-------- EXCERPTED RECORDS
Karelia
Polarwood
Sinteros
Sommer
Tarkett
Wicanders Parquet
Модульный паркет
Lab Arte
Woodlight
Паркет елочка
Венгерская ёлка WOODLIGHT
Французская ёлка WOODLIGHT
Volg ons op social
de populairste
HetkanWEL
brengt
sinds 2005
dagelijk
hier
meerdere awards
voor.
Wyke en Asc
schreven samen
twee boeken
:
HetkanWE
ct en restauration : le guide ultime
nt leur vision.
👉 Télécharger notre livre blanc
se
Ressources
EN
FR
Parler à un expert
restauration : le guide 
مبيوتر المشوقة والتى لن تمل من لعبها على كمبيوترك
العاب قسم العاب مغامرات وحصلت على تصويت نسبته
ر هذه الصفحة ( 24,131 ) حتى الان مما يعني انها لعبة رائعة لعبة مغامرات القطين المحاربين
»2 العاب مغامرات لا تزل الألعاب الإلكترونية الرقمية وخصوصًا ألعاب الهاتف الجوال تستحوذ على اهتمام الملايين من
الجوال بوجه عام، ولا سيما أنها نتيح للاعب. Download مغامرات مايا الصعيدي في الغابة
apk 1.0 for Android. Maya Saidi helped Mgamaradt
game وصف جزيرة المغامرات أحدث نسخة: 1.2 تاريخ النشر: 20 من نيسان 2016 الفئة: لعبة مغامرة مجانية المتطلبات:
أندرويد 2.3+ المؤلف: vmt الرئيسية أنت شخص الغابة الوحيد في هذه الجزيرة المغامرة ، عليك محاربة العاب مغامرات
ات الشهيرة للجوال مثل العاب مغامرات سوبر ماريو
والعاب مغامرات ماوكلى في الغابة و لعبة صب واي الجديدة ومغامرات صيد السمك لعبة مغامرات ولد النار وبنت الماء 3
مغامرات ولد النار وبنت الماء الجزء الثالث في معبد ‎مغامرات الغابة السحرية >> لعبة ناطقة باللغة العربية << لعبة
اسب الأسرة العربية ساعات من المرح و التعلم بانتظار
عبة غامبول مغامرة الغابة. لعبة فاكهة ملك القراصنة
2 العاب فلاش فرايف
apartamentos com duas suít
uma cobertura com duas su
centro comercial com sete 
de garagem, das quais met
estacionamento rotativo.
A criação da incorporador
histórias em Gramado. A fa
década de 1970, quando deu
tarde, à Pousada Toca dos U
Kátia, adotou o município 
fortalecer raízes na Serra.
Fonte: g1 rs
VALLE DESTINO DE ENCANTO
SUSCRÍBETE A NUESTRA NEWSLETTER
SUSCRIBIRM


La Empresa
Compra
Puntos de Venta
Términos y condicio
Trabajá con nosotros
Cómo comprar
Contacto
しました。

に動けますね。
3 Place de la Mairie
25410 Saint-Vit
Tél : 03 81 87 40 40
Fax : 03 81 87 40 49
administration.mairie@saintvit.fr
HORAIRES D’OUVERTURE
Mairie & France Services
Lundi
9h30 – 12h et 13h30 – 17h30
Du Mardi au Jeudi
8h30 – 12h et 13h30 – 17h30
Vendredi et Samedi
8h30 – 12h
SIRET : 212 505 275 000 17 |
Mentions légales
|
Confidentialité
----------------
EXERCISE OBJECTIVE - Take the entries above and copy them exactly from the first line through the line with "Fax : 03 81 87 40 49"; leave out every line after it.

SOLUTION TO THIS TASK -
Karelia
Polarwood
Sinteros
Sommer
Tarkett
Wicanders Parquet
Модульный паркет
Lab Arte
Woodlight
Паркет елочка
Венгерская ёлка WOODLIGHT
Французская ёлка WOODLIGHT
Volg ons op social
de populairste
HetkanWEL
brengt
sinds 2005
dagelijk
hier
meerdere awards
voor.
Wyke en Asc
schreven samen
twee boeken
:
HetkanWE
ct en restauration : le guide ultime
nt leur vision.
👉 Télécharger notre livre blanc
se
Ressources
EN
FR
Parler à un expert
restauration : le guide 
مبيوتر المشوقة والتى لن تمل من لعبها على كمبيوترك
العاب قسم العاب مغامرات وحصلت على تصويت نسبته
ر هذه الصفحة ( 24,131 ) حتى الان مما يعني انها لعبة رائعة لعبة مغامرات القطين المحاربين
»2 العاب مغامرات لا تزل الألعاب الإلكترونية الرقمية وخصوصًا ألعاب الهاتف الجوال تستحوذ على اهتمام الملايين من
الجوال بوجه عام، ولا سيما أنها نتيح للاعب. Download مغامرات مايا الصعيدي في الغابة
apk 1.0 for Android. Maya Saidi helped Mgamaradt
game وصف جزيرة المغامرات أحدث نسخة: 1.2 تاريخ النشر: 20 من نيسان 2016 الفئة: لعبة مغامرة مجانية المتطلبات:
أندرويد 2.3+ المؤلف: vmt الرئيسية أنت شخص الغابة الوحيد في هذه الجزيرة المغامرة ، عليك محاربة العاب مغامرات
ات الشهيرة للجوال مثل العاب مغامرات سوبر ماريو
والعاب مغامرات ماوكلى في الغابة و لعبة صب واي الجديدة ومغامرات صيد السمك لعبة مغامرات ولد النار وبنت الماء 3
مغامرات ولد النار وبنت الماء الجزء الثالث في معبد ‎مغامرات الغابة السحرية >> لعبة ناطقة باللغة العربية << لعبة
اسب الأسرة العربية ساعات من المرح و التعلم بانتظار
عبة غامبول مغامرة الغابة. لعبة فاكهة ملك القراصنة
2 العاب فلاش فرايف
apartamentos com duas suít
uma cobertura com duas su
centro comercial com sete 
de garagem, das quais met
estacionamento rotativo.
A criação da incorporador
histórias em Gramado. A fa
década de 1970, quando deu
tarde, à Pousada Toca dos U
Kátia, adotou o município 
fortalecer raízes na Serra.
Fonte: g1 rs
VALLE DESTINO DE ENCANTO
SUSCRÍBETE A NUESTRA NEWSLETTER
SUSCRIBIRM


La Empresa
Compra
Puntos de Venta
Términos y condicio
Trabajá con nosotros
Cómo comprar
Contacto
しました。

に動けますね。
3 Place de la Mairie
25410 Saint-Vit
Tél : 03 81 87 40 40
Fax : 03 81 87 40 49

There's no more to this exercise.